Изменить стиль страницы

Ваше письмо от 16 декабря дошло до меня вечером в последний день протекшего года. Оно было для меня утешительным заключением одного из лучших годов моей жизни. В спутники остальных лет я избираю самые возвышенные впечатления и привязанности. Судите по этому как дороги для меня выражения вашего во мне участия и приязни.

Граббе.

9

1849

Опять огромный промежуток в переписке, в котором Алексей Петрович не потребует от меня оправдания; опять и затруднения с чего начать, что описать, что умолчать; и того и другого, особенно последнего, в восемь месяцев беспрерывной, иногда не безуспешной деятельности, набралось много. Начну с того, что ближе к сердцу, с изъявления моей глубокой признательности за отческие ласки сыну моему, в бытность его в Москве, Вами сказанные. Этот эпизод останется навсегда в его благодарной памяти и послужит к его умственному и душевному образованию, не смотря на его краткость.

Посольство в Константинополь было чрезвычайно приятно и столь же счастливо. В пятнадцать дней борьбы против влияния Англии, представителем которой я нашел там одного из упорнейших противников России, Стратфорда Каннинга, все было одолено. Надменность встречена была достоинством и гордостью. Слава Богу, есть за кого, за Россию, которой имел я честь быть там представителем. Дипломатическим тонкостям и мелочам противопоставлены были важность тогдашнего положения Европы, истинные пользы самой Англии, ненадежность ея расчетов в случае войны России с Турцией, опытом происшедшего и нынешним взаимным положением обеих империй до очевидности выставленная; даже личное уничижение, к скорому возрождению неискусного, хотя весьма опытного и умелого противника моего, все вместе послужило к вразумлению турков, до того уступивших увлечению и далеко зашедших. Устрашенные, они тем поспешнее дали согласие на все, и даже более чем здесь от меня требовано было. Личная благодарность в Варшаве за то изъявленная, была полная и лестная.

Скоро того я отправлен был в Венгрию. Русской Бог велик! война кончилась скоро и во время. Я последний оставил Венгрию. Переговоры с Коморном, по желанию императора Австрийского, князем Шварценбергом мне переданного, тайно или через меня и доведенные до желаемых условий, переданы для заключения Австрийцам. Самолюбие их удовлетворено и потому капитуляция нарушена не была, как это непростительно сделано ими было с прежними.

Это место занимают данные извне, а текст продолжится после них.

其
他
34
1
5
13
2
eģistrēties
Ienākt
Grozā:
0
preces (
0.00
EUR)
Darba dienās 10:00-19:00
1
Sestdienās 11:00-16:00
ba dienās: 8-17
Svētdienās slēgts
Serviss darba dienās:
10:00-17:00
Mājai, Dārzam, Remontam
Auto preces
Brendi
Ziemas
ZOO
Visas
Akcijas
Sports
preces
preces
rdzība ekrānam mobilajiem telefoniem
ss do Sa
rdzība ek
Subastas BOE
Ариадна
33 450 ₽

В Вене сделан был мне лестный прием. Там собрались к тому времени главные деятели в последних происшествиях: славной старик Радецкий, молодец Иеллашичь, Гайнау, заклятой враг наш, благородный Гесс. Со всеми я сблизился различно, с Иелашичем до приязни, Радецкими везде и на обедах, даже у Императора, не соглашался идти передо мною, и мы входили всегда рука в руку. Без сомнения желали этим приемом загладить неловкости и недоразумения, в продолжении войны в разных случаях возникшие и невыгодные впечатления оставившие. На третий день по сдаче Коморна Император, чрез флигель-адъютанта графа Солтыка прислал мне при обязательном рескрипте свой орден Леопольда 1-й степени.

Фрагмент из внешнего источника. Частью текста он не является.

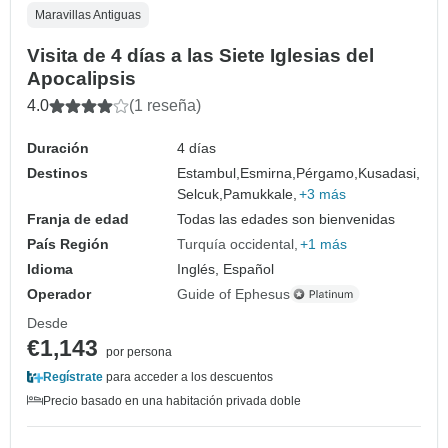
Maravillas Antiguas
Visita de 4 días a las Siete Iglesias del
Apocalipsis
4.0
(1 reseña)
Duración
4 días
Destinos
Estambul,
Esmirna,
Pérgamo,
Kusadasi,
Selcuk,
Pamukkale,
+3 más
Franja de edad
Todas las edades son bienvenidas
País Región
Turquía occidental
+1 más
Idioma
Inglés, Español
Operador
Guide of Ephesus
Desde
€1,143
por persona
Regístrate
para acceder a los descuentos
Precio basado en una habitación privada doble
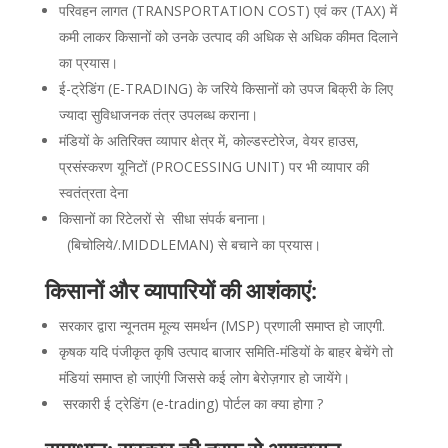
परिवहन लागत (TRANSPORTATION COST) एवं कर (TAX) में
कमी लाकर किसानों को उनके उत्पाद की अधिक से अधिक कीमत दिलाने
का प्रयास।
ई-ट्रेडिंग (E-TRADING) के जरिये किसानों को उपज बिक्री के लिए
ज्यादा सुविधाजनक तंत्र उपलब्ध कराना।
मंडियों के अतिरिक्त व्यापार क्षेत्र में, कोल्डस्टोरेज, वेयर हाउस,
प्रसंस्करण यूनिटों (PROCESSING UNIT) पर भी व्यापार की
स्वतंत्रता देना
किसानों का रिटेलरों से सीधा संपर्क बनाना।
(बिचोलिये/.MIDDLEMAN) से बचाने का प्रयास।
किसानों और व्यापारियों की आशंकाएं:
सरकार द्वारा न्यूनतम मूल्य समर्थन (MSP) प्रणाली समाप्त हो जाएगी.
कृषक यदि पंजीकृत कृषि उत्पाद बाजार समिति-मंडियों के बाहर बेचेंगे तो
मंडियां समाप्त हो जाएंगी जिससे कई लोग बेरोज़गार हो जायेंगे।
सरकारी ई ट्रेडिंग (e-trading) पोर्टल का क्या होगा ?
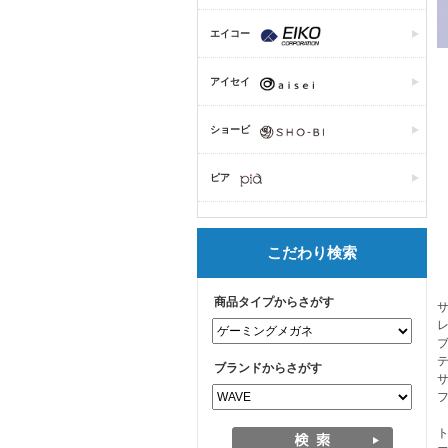
エイコー
アイセイ
ショービ
ピア
こだわり検索
商品タイプからさがす
レ
テ
ブランドからさがす
サ
フ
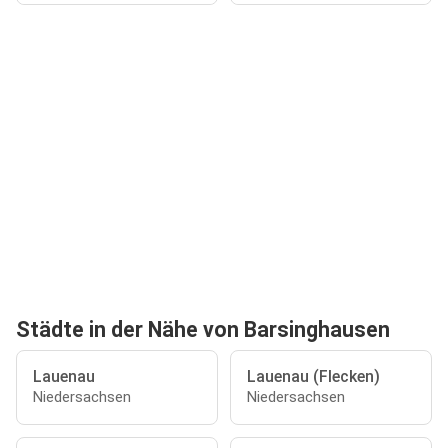
Städte in der Nähe von Barsinghausen
Lauenau
Lauenau (Flecken)
Niedersachsen
Niedersachsen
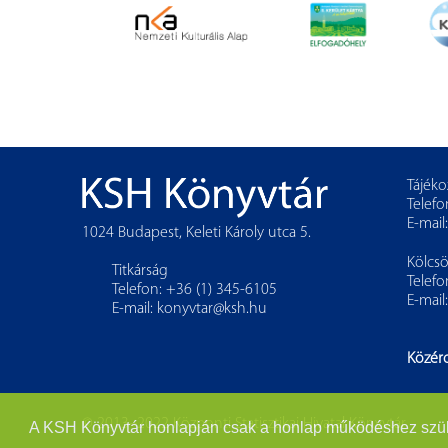
Tájéko
Telefo
E-mail
1024 Budapest, Keleti Károly utca 5.
Kölcs
Titkárság
Telefo
Telefon: +36 (1) 345-6105
E-mail
E-mail:
konyvtar@ksh.hu
Közér
© 2013–2022 Központi Statisztikai Hivatal Könyvtár
A KSH Könyvtár honlapján csak a honlap működéshez szükség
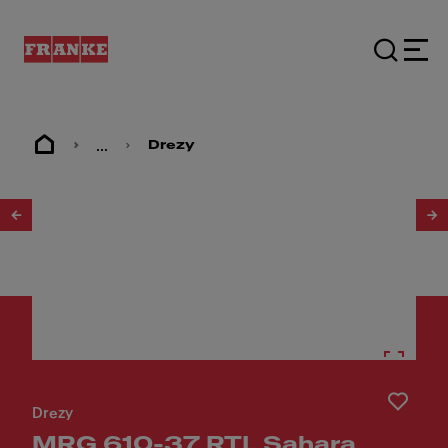
...
Drezy
1
/
3
Drezy
MRG 610-37 RTL Sahara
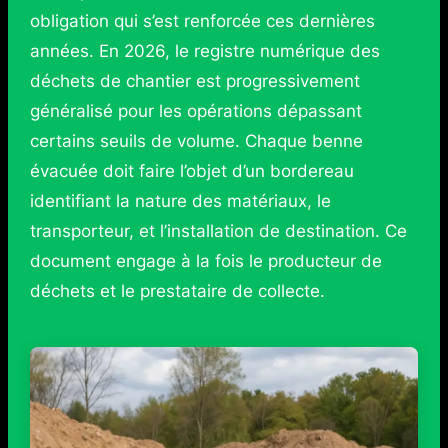
obligation qui s’est renforcée ces dernières
années. En 2026, le registre numérique des
déchets de chantier est progressivement
généralisé pour les opérations dépassant
certains seuils de volume. Chaque benne
évacuée doit faire l’objet d’un bordereau
identifiant la nature des matériaux, le
transporteur, et l’installation de destination. Ce
document engage à la fois le producteur de
déchets et le prestataire de collecte.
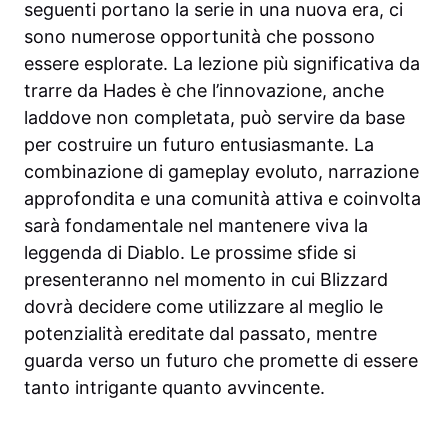
seguenti portano la serie in una nuova era, ci
sono numerose opportunità che possono
essere esplorate. La lezione più significativa da
trarre da Hades è che l’innovazione, anche
laddove non completata, può servire da base
per costruire un futuro entusiasmante. La
combinazione di gameplay evoluto, narrazione
approfondita e una comunità attiva e coinvolta
sarà fondamentale nel mantenere viva la
leggenda di Diablo. Le prossime sfide si
presenteranno nel momento in cui Blizzard
dovrà decidere come utilizzare al meglio le
potenzialità ereditate dal passato, mentre
guarda verso un futuro che promette di essere
tanto intrigante quanto avvincente.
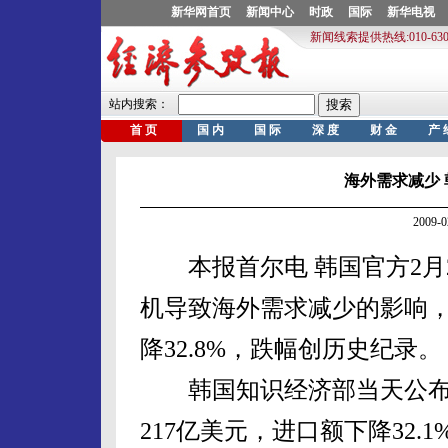
海外需求减少
2009-
本报首尔电 韩国官方2月
机导致海外需求减少的影响，
降32.8%，跌幅创历史纪录。
韩国知识经济部当天公布的
217亿美元，进口额下降32.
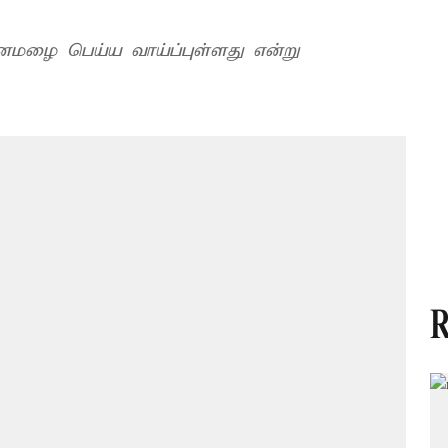
கனமழை பெய்ய வாய்ப்புள்ளது என்று
R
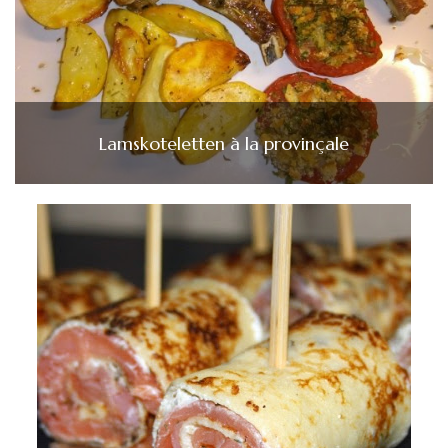
Lamskoteletten à la provinçale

Сам вижу, что заплашался. Надолго ли останусь здесь, не знаю. Теперь у меня здесь два сына, которые удерживают, но шестеро детей с матерью притягивают в Малороссийскую деревню. Полагаю зиму посвятить первым, остальное время другим, если не определено свыше иначе.

Душевно Ваш Павел Граббе

17-го ноября 1849. С. Петербург.

10

На днях вошел ко мне прекрасный отрок, мне не незнакомый, которого я не спрашивая кто он, бросился обнимать, так черты его лица пробудили во мне все, что наполнило и украсило лучшую половину моей жизни и отзывается лучшими чувствами на остальной. Это был Ваш сын Николай. Жаль что он так далеко будет от меня жить, а то бы мы составили одну семью, тезка его мой Кавалергард и паж Михаил, мой второй сын.

Что мне сказать Вам о себе? В домашнем быту все главнейшее хорошо, но тесновато, особливо при взрослых уже дочерях и сынке, вступающем в большой свет. По службе напомню Вам наш русский сарафан, теперь он опять под лавкой.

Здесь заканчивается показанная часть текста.